Groups Challenge Constitutionality Of Montana Measure Denying State Services To Those Without Citizenship Documents

An immigration advocacy organization and other groups are challenging the constitutionality of a new Montana law that requires people to provide proof of citizenship before receiving state services or benefits. It allows state agencies to deny undocumented immigrants as well as anyone else without the proper documentation the ability to attend a state college, register for a professional license, access services for victims of crimes, or receive certain benefits for people with physical disabilities.

The Montana Immigrant Justice Alliance filed the lawsuit along with the state’s largest union and Alisha Blair, a 22-year-old Montana resident who was born in Canada to a mother who’s a Canadian citizen and a father who is a U.S. citizen. According to the Independent Record, Blair was accepted to the University of Montana, but the college denied her financial aid because she did not have proof of U.S. citizenship even though she is a U.S. citizen and has lived in Montana since she was 1 year old. She said she didn’t attend college because she couldn’t afford the tuition.
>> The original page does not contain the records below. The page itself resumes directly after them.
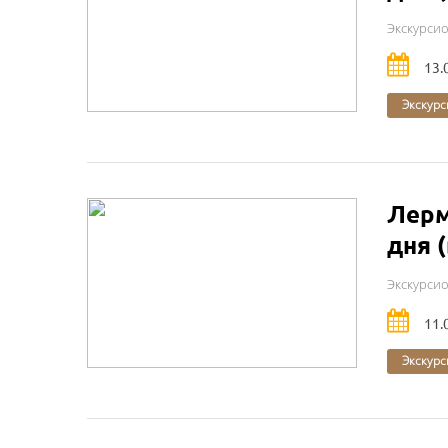
Экскурси
13.
Экскурс
Лерм
дня 
Экскурси
11.
Экскурс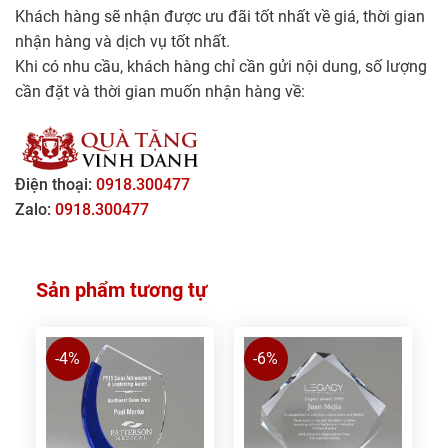
Khách hàng sẽ nhận được ưu đãi tốt nhất về giá, thời gian
nhận hàng và dịch vụ tốt nhất.
Khi có nhu cầu, khách hàng chỉ cần gửi nội dung, số lượng
cần đặt và thời gian muốn nhận hàng về:
Điện thoại:
0918.300477
Zalo:
0918.300477
Sản phẩm tương tự
-4%
-6%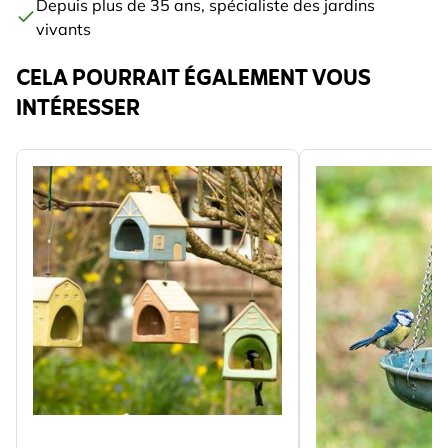
Depuis plus de 35 ans, spécialiste des jardins
vivants
CELA POURRAIT ÉGALEMENT VOUS
INTÉRESSER
The price depends on the options chosen on the produc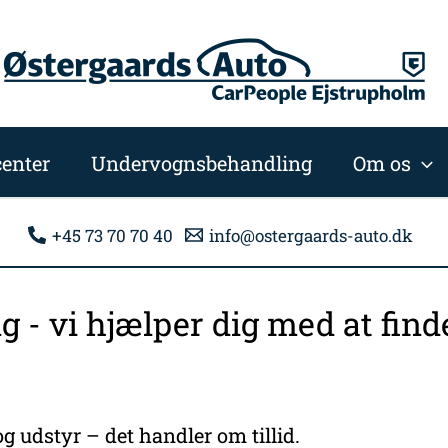
enter
Undervognsbehandling
Om os
+45 73 70 70 40
info@ostergaards-auto.dk
ng - vi hjælper dig med at fi
g udstyr – det handler om tillid.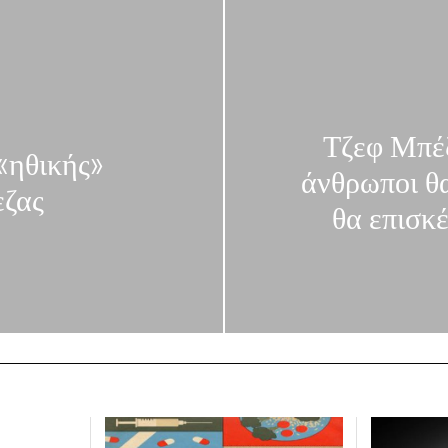
Τζεφ Μπέζ
 «ηθικής»
άνθρωποι θα
εζας
θα επισκέ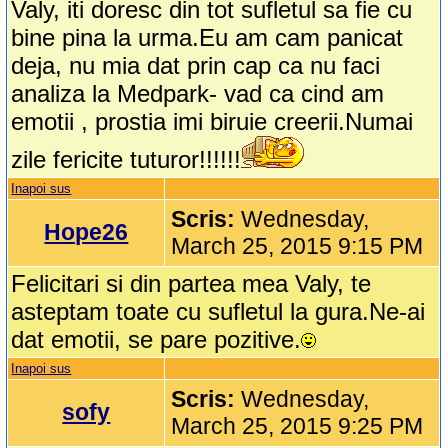
Valy, iti doresc din tot sufletul sa fie cu
bine pina la urma.Eu am cam panicat
deja, nu mia dat prin cap ca nu faci
analiza la Medpark- vad ca cind am
emotii , prostia imi biruie creerii.Numai
zile fericite tuturor!!!!!!
Inapoi sus
Scris:
Wednesday,
Hope26
March 25, 2015 9:15 PM
Felicitari si din partea mea Valy, te
asteptam toate cu sufletul la gura.Ne-ai
dat emotii, se pare pozitive.
Inapoi sus
Scris:
Wednesday,
sofy
March 25, 2015 9:25 PM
In 2011, a similar bill failed in the Montana legislature before the bill’s sponsor, state Rep. David Howard (R), submitted the citizenship measure as a legislative referendum. After the legislature passed it, the bill went to the voters as a ballot referendum. Eighty percent of Montana voters approved of the measure in November. As a result, “the law now places the burden on the average Montanan to prove that they are here legally, or they will be denied state services,” the Montana Immigrant Justice Alliance said in a press release.